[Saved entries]
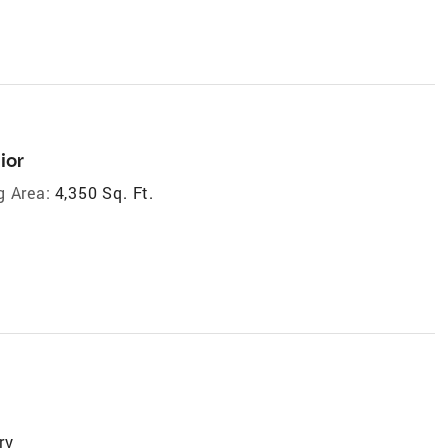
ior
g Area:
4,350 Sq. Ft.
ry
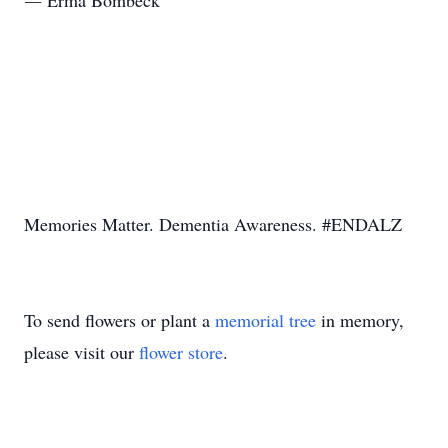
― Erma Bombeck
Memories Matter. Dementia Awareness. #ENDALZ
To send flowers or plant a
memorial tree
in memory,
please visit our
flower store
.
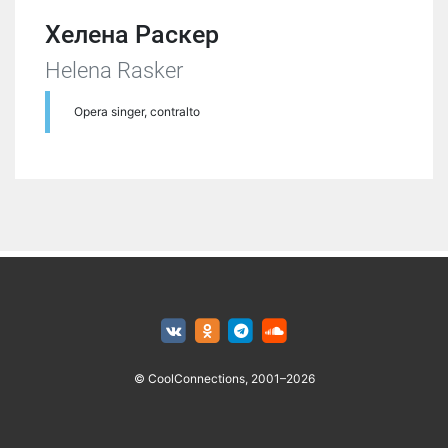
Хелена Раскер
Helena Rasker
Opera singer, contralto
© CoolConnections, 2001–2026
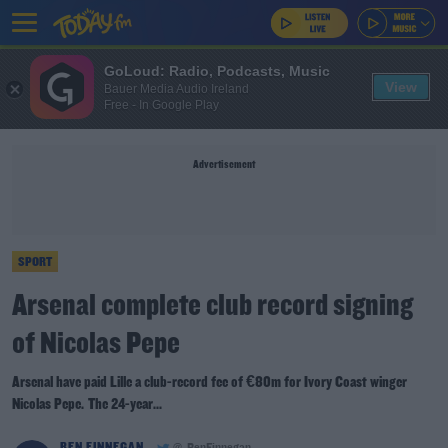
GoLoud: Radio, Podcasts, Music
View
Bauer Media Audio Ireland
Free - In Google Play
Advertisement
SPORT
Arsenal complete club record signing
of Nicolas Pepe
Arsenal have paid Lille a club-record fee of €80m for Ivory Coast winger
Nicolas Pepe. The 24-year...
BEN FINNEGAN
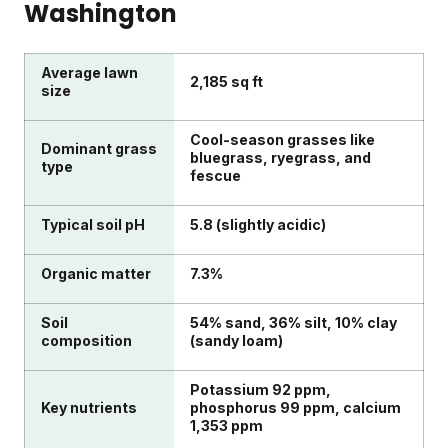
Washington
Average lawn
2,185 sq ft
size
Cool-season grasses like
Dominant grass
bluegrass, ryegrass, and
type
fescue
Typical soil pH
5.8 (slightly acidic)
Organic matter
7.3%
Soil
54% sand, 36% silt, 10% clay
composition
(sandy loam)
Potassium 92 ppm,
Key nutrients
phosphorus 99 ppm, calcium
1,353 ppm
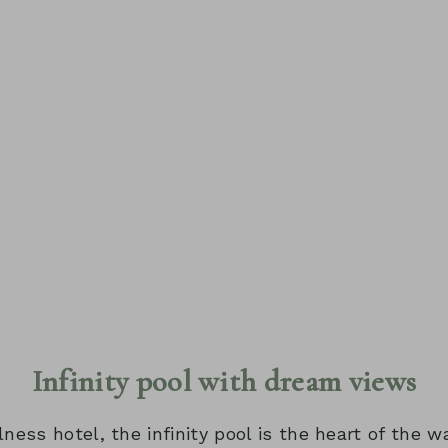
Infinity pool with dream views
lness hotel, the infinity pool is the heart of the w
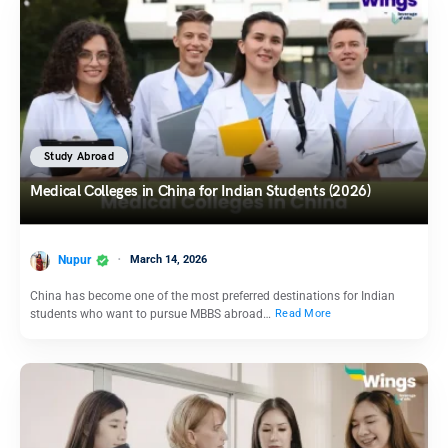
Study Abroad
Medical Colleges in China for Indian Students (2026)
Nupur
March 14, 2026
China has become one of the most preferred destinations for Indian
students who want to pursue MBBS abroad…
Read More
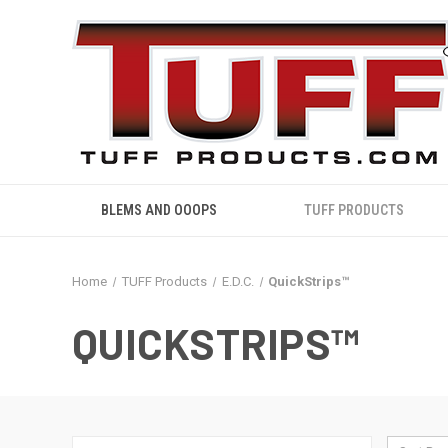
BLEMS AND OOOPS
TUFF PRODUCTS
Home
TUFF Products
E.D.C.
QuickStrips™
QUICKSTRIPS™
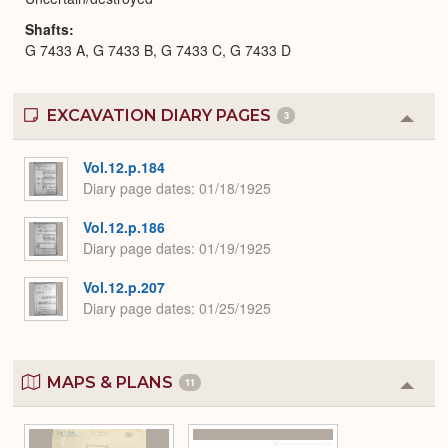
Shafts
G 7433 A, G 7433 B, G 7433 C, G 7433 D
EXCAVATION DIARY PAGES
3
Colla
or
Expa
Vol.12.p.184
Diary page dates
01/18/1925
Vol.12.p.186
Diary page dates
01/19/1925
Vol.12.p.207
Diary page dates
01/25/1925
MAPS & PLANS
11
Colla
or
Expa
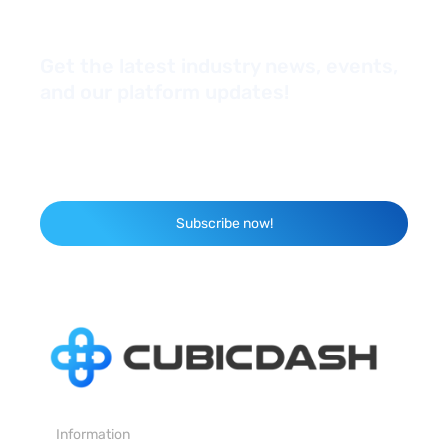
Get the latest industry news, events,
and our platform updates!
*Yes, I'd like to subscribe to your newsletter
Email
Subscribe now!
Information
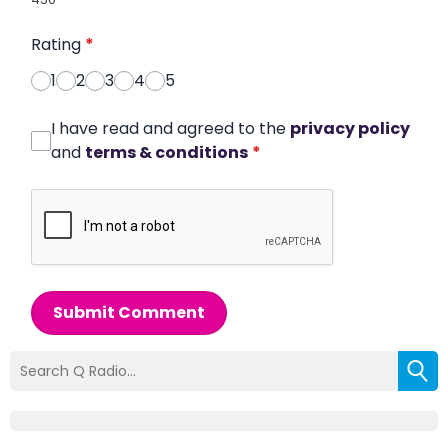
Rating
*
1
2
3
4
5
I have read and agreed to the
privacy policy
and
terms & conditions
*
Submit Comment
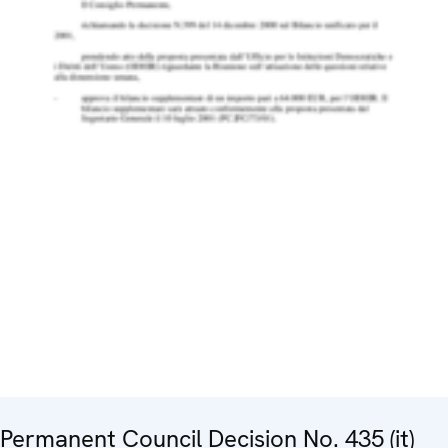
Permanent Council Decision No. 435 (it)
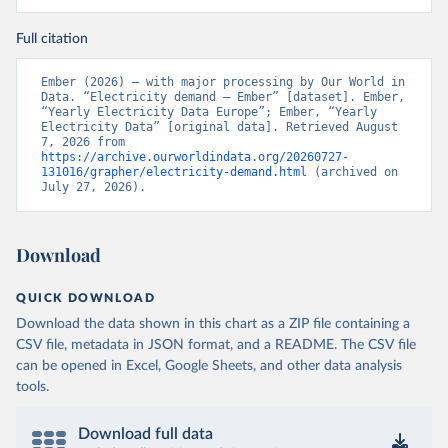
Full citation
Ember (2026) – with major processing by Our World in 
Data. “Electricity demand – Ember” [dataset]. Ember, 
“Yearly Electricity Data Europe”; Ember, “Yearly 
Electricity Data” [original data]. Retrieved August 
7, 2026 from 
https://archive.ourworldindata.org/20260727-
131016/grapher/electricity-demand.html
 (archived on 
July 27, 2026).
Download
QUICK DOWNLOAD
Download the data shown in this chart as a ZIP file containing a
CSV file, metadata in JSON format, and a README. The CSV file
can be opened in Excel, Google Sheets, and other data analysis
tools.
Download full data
--
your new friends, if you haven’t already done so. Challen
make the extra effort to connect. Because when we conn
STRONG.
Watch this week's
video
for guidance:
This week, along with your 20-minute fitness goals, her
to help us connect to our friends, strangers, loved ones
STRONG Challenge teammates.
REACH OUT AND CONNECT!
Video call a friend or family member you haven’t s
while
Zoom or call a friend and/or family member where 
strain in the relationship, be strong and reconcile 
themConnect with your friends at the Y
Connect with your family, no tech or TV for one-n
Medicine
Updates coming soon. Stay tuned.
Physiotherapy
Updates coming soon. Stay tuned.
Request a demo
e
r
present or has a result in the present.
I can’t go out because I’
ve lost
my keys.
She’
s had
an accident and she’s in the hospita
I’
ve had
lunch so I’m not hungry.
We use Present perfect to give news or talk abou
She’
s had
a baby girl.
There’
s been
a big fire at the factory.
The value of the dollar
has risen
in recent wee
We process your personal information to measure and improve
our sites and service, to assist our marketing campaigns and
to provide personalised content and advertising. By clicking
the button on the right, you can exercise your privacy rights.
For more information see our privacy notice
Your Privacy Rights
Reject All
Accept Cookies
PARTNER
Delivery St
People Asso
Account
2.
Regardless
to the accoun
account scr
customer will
==
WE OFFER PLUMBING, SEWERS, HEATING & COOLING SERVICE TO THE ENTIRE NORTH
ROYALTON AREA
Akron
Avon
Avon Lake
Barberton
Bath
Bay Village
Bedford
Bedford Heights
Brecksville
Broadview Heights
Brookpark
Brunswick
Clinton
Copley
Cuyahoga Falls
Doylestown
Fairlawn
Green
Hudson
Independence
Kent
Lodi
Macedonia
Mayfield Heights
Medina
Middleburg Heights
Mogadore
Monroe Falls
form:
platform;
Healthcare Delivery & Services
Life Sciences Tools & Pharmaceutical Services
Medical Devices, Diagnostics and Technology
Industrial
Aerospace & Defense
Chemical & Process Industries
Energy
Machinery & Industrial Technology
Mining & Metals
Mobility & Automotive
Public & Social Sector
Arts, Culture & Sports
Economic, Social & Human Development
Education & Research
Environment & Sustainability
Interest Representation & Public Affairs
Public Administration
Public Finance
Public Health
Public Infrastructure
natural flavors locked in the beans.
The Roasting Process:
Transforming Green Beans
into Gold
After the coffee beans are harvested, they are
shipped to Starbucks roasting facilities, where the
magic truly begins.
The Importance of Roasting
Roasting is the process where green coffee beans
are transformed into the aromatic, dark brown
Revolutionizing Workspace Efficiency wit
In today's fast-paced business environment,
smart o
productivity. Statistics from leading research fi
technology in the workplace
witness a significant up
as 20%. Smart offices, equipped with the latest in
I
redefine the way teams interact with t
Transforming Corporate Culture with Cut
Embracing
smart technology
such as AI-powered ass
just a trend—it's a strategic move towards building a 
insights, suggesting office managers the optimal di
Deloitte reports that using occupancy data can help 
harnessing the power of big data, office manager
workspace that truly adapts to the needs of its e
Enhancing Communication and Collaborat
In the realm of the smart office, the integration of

Exercise objective = Using the entries above, reproduce word for word only the lines from the one that contains "Cool-season grasses like" to the one that contains "and our platform updates!", both ends included, and drop every picture.

Expected answer =
Cool-season grasses like
Dominant grass
bluegrass, ryegrass, and
type
fescue
Typical soil pH
5.8 (slightly acidic)
Organic matter
7.3%
Soil
54% sand, 36% silt, 10% clay
composition
(sandy loam)
Potassium 92 ppm,
Key nutrients
phosphorus 99 ppm, calcium
1,353 ppm
Infinity pool with dream views
lness hotel, the infinity pool is the heart of the w
Study Abroad
Medical Colleges in China for Indian Students (2026)
Nupur
March 14, 2026
China has become one of the most preferred destinations for Indian
students who want to pursue MBBS abroad…
Read More
BLEMS AND OOOPS
TUFF PRODUCTS
Home
TUFF Products
E.D.C.
QuickStrips™
QUICKSTRIPS™
Shafts
G 7433 A, G 7433 B, G 7433 C, G 7433 D
EXCAVATION DIARY PAGES
3
Colla
or
Expa
Vol.12.p.184
Diary page dates
01/18/1925
Vol.12.p.186
Diary page dates
01/19/1925
Vol.12.p.207
Diary page dates
01/25/1925
MAPS & PLANS
11
Colla
or
Expa
Get the latest industry news, events,
and our platform updates!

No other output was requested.